(Beginning of DATA RECORDS)

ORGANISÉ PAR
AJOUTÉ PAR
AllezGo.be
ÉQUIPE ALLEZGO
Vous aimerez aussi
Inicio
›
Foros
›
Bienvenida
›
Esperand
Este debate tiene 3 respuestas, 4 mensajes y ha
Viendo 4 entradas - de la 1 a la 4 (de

(End of DATA RECORDS)
(Beginning of DATA RECORDS)

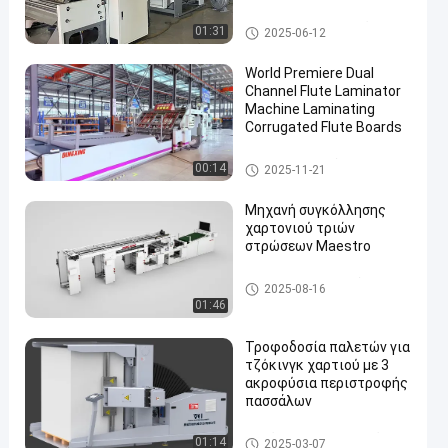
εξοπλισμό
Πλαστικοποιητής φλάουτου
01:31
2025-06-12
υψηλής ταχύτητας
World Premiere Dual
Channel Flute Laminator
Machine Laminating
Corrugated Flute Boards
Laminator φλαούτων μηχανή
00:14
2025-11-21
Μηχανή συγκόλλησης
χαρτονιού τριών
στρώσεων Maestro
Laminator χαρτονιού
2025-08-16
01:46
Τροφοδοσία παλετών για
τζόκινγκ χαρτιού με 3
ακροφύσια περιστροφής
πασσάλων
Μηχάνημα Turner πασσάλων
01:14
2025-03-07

(End of DATA RECORDS)

The answer should be a single number: how many lines in the records contain "πασσάλων".

2